Lucy gave her a penetrating look. ‘You’re not thinking of not telling him, are you?’
‘I can’t tell him.’
‘You have to tell him!’
‘No, Lucy. I can’t. Do you realise how angry he would be? He’s had to deal with an unwanted child ever since he was eighteen. I couldn’t possibly tell him, he might make me have an abortion or something.’
‘No one can force you to do that unless you think it’s the right thing for you.’
‘It wouldn’t be the right thing for me, but telling Jasper he’s going to be a father is not going to be the right thing either. He’ll think I did it deliberately to trap him into staying married to me.’
‘Didn’t you?’
Hayley bit her lip. ‘Not consciously, but maybe deep down inside I think I let things happen that shouldn’t have happened,’ she confessed. ‘I should have been more careful.’
‘It seems to me even a nun would have a hard time resisting Jasper Caulfield,’ Lucy said as she rinsed out the towel and handed it to Hayley.
‘Tell me about it,’ Hayley said as she buried her head into its cooling freshness.
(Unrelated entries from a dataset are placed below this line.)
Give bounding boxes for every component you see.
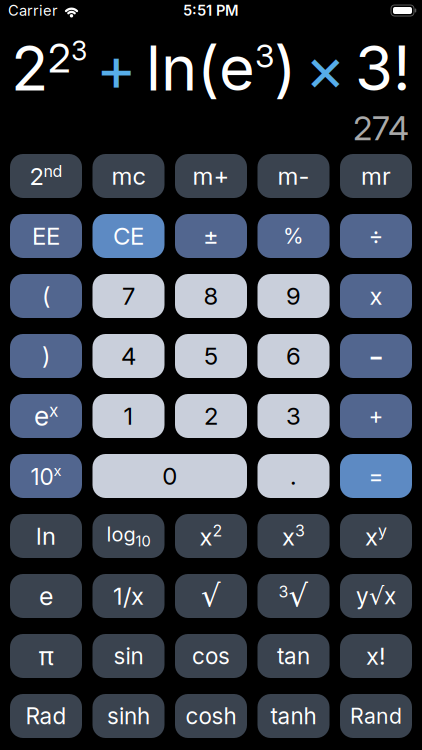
staticText: + [96,32,137,104]
staticText: e [39,581,53,611]
button[interactable]: tan [258,634,330,678]
button[interactable]: % [258,214,330,258]
button[interactable]: . [258,454,330,498]
button[interactable]: 1 [92,394,164,438]
button[interactable]: 3 [258,394,330,438]
button[interactable]: 7 [92,274,164,318]
button[interactable]: cosh [175,694,247,738]
staticText: y√x [356,582,396,610]
staticText: ln [36,522,56,550]
staticText: ± [203,222,219,250]
button[interactable]: 9 [258,274,330,318]
staticText: × [305,32,346,104]
button[interactable]: xy [340,514,412,558]
button[interactable]: y√x [340,574,412,618]
staticText: log10 [106,522,150,550]
staticText: m- [278,162,310,190]
button[interactable]: x [340,274,412,318]
button[interactable]: 0 [92,454,247,498]
staticText: 0 [162,462,177,490]
button[interactable]: x2 [175,514,247,558]
button[interactable]: x3 [258,514,330,558]
staticText: ex [34,400,58,432]
button[interactable]: mr [340,154,412,198]
staticText: xy [365,521,387,551]
button[interactable]: 6 [258,334,330,378]
staticText: CE [113,222,144,250]
button[interactable]: ln [10,514,82,558]
staticText: ) [42,342,50,370]
button[interactable]: m+ [175,154,247,198]
staticText: sin [114,643,144,669]
button[interactable]: π [10,634,82,678]
button[interactable]: 10x [10,454,82,498]
staticText: 6 [286,342,301,370]
button[interactable]: 2nd [10,154,82,198]
staticText: sinh [107,703,150,729]
staticText: mr [361,162,391,190]
staticText: 2nd [30,162,62,190]
staticText: ÷ [368,223,384,249]
staticText: Rand [350,703,402,729]
button[interactable]: = [340,454,412,498]
staticText: 1/x [113,582,144,610]
button[interactable]: sinh [92,694,164,738]
staticText: Rad [26,703,66,729]
button[interactable]: EE [10,214,82,258]
staticText: 274 [353,108,409,148]
button[interactable]: tanh [258,694,330,738]
button[interactable]: 3√ [258,574,330,618]
button[interactable]: √ [175,574,247,618]
button[interactable]: 4 [92,334,164,378]
staticText: 3 [286,402,301,430]
button[interactable]: Rad [10,694,82,738]
staticText: ( [42,282,50,310]
staticText: cosh [186,703,236,729]
staticText: 4 [121,342,136,370]
staticText: π [38,641,54,671]
button[interactable]: 5 [175,334,247,378]
button[interactable]: x! [340,634,412,678]
button[interactable]: cos [175,634,247,678]
staticText: 5 [204,342,218,370]
staticText: 7 [122,282,135,310]
staticText: x! [366,642,386,670]
staticText: 5:51 PM [183,2,239,19]
staticText: 223 [11,32,87,104]
staticText: + [368,403,384,429]
staticText: = [368,463,384,489]
button[interactable]: ÷ [340,214,412,258]
button[interactable]: Rand [340,694,412,738]
staticText: mc [112,162,146,190]
button[interactable]: sin [92,634,164,678]
staticText: 2 [204,402,218,430]
staticText: . [290,462,297,490]
staticText: x3 [282,521,305,551]
button[interactable]: ± [175,214,247,258]
button[interactable]: log10 [92,514,164,558]
button[interactable]: 1/x [92,574,164,618]
staticText: tan [277,643,310,669]
staticText: 9 [286,282,301,310]
staticText: tanh [270,703,316,729]
staticText: x [370,282,382,310]
button[interactable]: 2 [175,394,247,438]
button[interactable]: ex [10,394,82,438]
button[interactable]: ( [10,274,82,318]
button[interactable]: 8 [175,274,247,318]
button[interactable]: + [340,394,412,438]
button[interactable]: m- [258,154,330,198]
button[interactable]: - [340,334,412,378]
staticText: x2 [200,521,222,551]
staticText: cos [192,643,230,669]
button[interactable]: e [10,574,82,618]
button[interactable]: mc [92,154,164,198]
staticText: 3! [355,32,411,104]
staticText: - [368,336,384,376]
staticText: 3√ [278,579,308,613]
staticText: m+ [192,162,230,190]
button[interactable]: ) [10,334,82,378]
staticText: √ [201,578,221,614]
button[interactable]: CE [92,214,164,258]
staticText: EE [32,222,60,250]
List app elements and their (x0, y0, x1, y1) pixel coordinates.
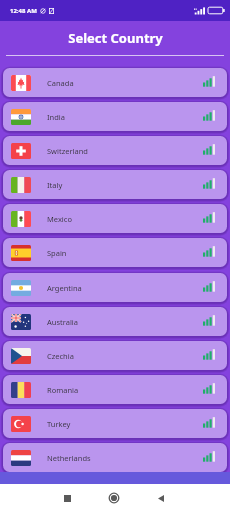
button[interactable]: India (3, 102, 227, 131)
button[interactable]: Canada (3, 68, 227, 97)
button[interactable]: Czechia (3, 341, 227, 370)
button[interactable]: Romania (3, 375, 227, 404)
button[interactable]: Mexico (3, 204, 227, 233)
staticText: Romania (47, 385, 79, 395)
staticText: Canada (47, 78, 74, 88)
staticText: India (47, 112, 65, 122)
button[interactable]: Australia (3, 307, 227, 336)
staticText: Turkey (47, 419, 71, 429)
staticText: Italy (47, 180, 63, 190)
staticText: Australia (47, 317, 78, 327)
staticText: Spain (47, 248, 67, 258)
staticText: Netherlands (47, 453, 91, 463)
button[interactable]: Turkey (3, 409, 227, 438)
staticText: Mexico (47, 214, 72, 224)
button[interactable]: Spain (3, 238, 227, 267)
staticText: Argentina (47, 283, 82, 293)
staticText: 12:48 AM (10, 7, 37, 15)
button[interactable]: Recent apps (54, 485, 80, 511)
button[interactable]: Home (101, 485, 127, 511)
button[interactable]: Back (148, 485, 174, 511)
button[interactable]: Switzerland (3, 136, 227, 165)
staticText: Switzerland (47, 146, 88, 156)
button[interactable]: Italy (3, 170, 227, 199)
staticText: Select Country (68, 29, 163, 47)
button[interactable]: Argentina (3, 273, 227, 302)
button[interactable]: Netherlands (3, 443, 227, 472)
staticText: Czechia (47, 351, 74, 361)
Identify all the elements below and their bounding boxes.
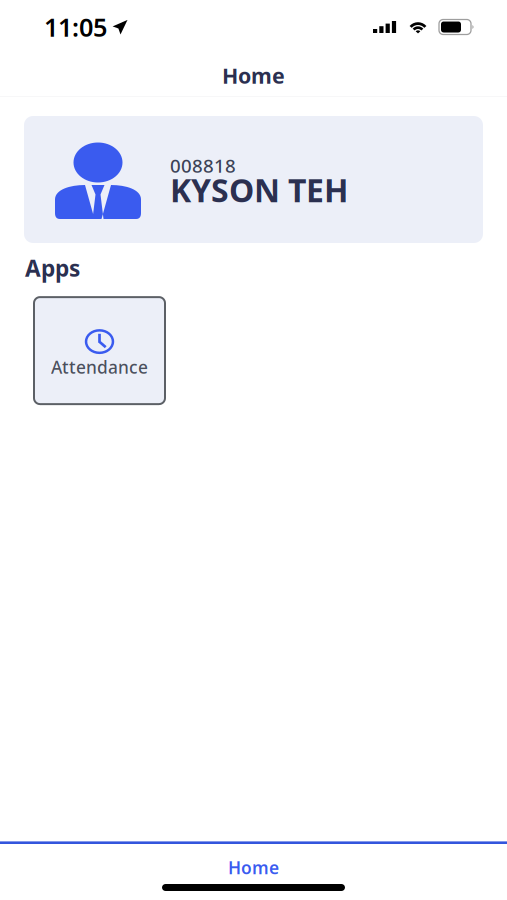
staticText: Home bbox=[228, 856, 279, 879]
staticText: 008818 bbox=[170, 153, 236, 178]
staticText: KYSON TEH bbox=[170, 168, 348, 211]
staticText: 11:05 bbox=[44, 10, 107, 44]
staticText: Attendance bbox=[51, 356, 148, 379]
staticText: Apps bbox=[25, 253, 80, 283]
button[interactable]: Home bbox=[0, 844, 507, 884]
button[interactable]: Attendance bbox=[34, 297, 165, 404]
staticText: Home bbox=[222, 61, 285, 90]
Hayley looked at the results of the pregnancy test with a combination of joy and dread. She put a hand to her belly and felt a wave of awe pass through her that she was carrying Jasper’s child. But when she allowed herself to think of his reaction to the news she felt a tidal wave of panic swamp her. Her only comfort was they would be soon separating and unlikely to run into each other now that Gerald had passed away. It was against her principles to conceal such life-changing news from him but she knew he had no interest in being a father a second time.
She heard him come home and quickly scrunched up the packet and stuffed it in the bottom of the bathroom bin, promising herself she’d take it out to the main rubbish container later.
She stayed in the spare room, assuming he would go out as he had done every night for the last two weeks, but instead she heard his footsteps stop outside her door.